Start of Material for this task

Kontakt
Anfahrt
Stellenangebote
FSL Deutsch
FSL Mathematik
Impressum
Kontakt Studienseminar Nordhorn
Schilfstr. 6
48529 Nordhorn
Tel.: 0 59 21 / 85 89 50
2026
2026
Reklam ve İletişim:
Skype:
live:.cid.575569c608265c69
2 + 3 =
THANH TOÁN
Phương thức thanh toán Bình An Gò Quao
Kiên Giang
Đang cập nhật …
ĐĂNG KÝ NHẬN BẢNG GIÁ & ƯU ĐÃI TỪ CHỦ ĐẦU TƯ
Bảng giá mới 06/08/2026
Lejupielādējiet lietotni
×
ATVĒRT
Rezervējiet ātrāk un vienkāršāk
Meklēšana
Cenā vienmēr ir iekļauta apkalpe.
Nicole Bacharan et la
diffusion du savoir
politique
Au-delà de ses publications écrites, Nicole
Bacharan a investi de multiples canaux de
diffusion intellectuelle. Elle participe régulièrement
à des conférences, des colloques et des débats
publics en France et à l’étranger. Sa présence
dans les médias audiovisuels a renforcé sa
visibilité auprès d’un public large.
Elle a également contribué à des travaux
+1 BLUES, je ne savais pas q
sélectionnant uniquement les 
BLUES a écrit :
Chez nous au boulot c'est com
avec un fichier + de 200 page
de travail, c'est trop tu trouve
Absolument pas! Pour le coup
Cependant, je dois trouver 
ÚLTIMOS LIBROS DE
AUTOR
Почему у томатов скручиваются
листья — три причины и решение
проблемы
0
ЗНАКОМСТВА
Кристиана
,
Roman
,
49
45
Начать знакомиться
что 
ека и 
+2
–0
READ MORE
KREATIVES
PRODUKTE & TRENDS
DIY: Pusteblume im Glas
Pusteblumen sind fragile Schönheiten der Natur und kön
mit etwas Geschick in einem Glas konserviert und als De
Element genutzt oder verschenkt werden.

End of Material for this task

Reproduce the data exactly, altering nothing.

#### [Answer section]
Kontakt
Anfahrt
Stellenangebote
FSL Deutsch
FSL Mathematik
Impressum
Kontakt Studienseminar Nordhorn
Schilfstr. 6
48529 Nordhorn
Tel.: 0 59 21 / 85 89 50
2026
2026
Reklam ve İletişim:
Skype:
live:.cid.575569c608265c69
2 + 3 =
THANH TOÁN
Phương thức thanh toán Bình An Gò Quao
Kiên Giang
Đang cập nhật …
ĐĂNG KÝ NHẬN BẢNG GIÁ & ƯU ĐÃI TỪ CHỦ ĐẦU TƯ
Bảng giá mới 06/08/2026
Lejupielādējiet lietotni
×
ATVĒRT
Rezervējiet ātrāk un vienkāršāk
Meklēšana
Cenā vienmēr ir iekļauta apkalpe.
Nicole Bacharan et la
diffusion du savoir
politique
Au-delà de ses publications écrites, Nicole
Bacharan a investi de multiples canaux de
diffusion intellectuelle. Elle participe régulièrement
à des conférences, des colloques et des débats
publics en France et à l’étranger. Sa présence
dans les médias audiovisuels a renforcé sa
visibilité auprès d’un public large.
Elle a également contribué à des travaux
+1 BLUES, je ne savais pas q
sélectionnant uniquement les 
BLUES a écrit :
Chez nous au boulot c'est com
avec un fichier + de 200 page
de travail, c'est trop tu trouve
Absolument pas! Pour le coup
Cependant, je dois trouver 
ÚLTIMOS LIBROS DE
AUTOR
Почему у томатов скручиваются
листья — три причины и решение
проблемы
0
ЗНАКОМСТВА
Кристиана
,
Roman
,
49
45
Начать знакомиться
что 
ека и 
+2
–0
READ MORE
KREATIVES
PRODUKTE & TRENDS
DIY: Pusteblume im Glas
Pusteblumen sind fragile Schönheiten der Natur und kön
mit etwas Geschick in einem Glas konserviert und als De
Element genutzt oder verschenkt werden.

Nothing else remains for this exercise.